As a commercial construction firm or general contractor, you could take the view that handling a mechanics lien is the property owner’s problem. But you know that if your vendors are causing trouble for your clients, you are the one who will be held accountable. While mechanics liens are sometimes unavoidable, you can minimize their impact.
A Brief Overview of the Mechanics Lien Process
The mechanics lien is a tool a contractor can use to ensure payment of work completed. Once a craftsman completes work, they can demand compensation. If s/he does not receive payment, to force the issue s/he may place a lien on the property where the work was performed.

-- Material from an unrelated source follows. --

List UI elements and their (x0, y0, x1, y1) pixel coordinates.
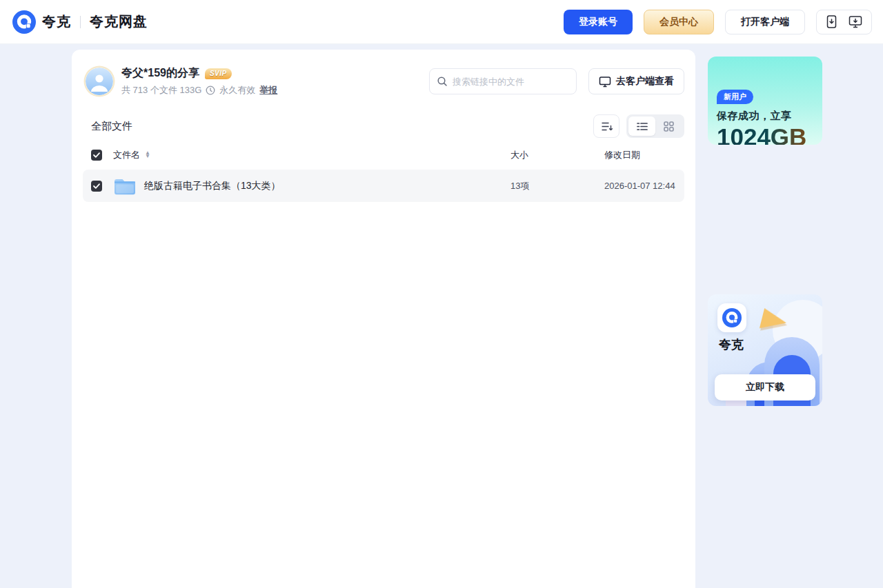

A mechanics lien can trigger several actions, including a forced foreclosure on the property. Additionally, craftsmen and suppliers may place forms of liens on a property, including the following professionals:
- Lumber suppliers
They each may have their own perspectives on pursuing the money they rightfully earned. However, liens should only be used when absolutely necessary and it’s critical to resolve them quickly.
Responding to – and Resolving – Liens
General contractors and commercial property owners must respond to liens quickly to ensure that the worst effects do not come to pass. The most effective way to avoid liens is to pay your vendors what you owe them in a timely manner. However, if this does not work and a vendor places a lien on a property, parties may need to resolve the matter in court.
Protect against Liens with Well-Drafted Contracts
By clearly articulating payment and non-payment conditions in your contracts, you can protect yourself from future liens and protect your business from unnecessary expenses and obstacles.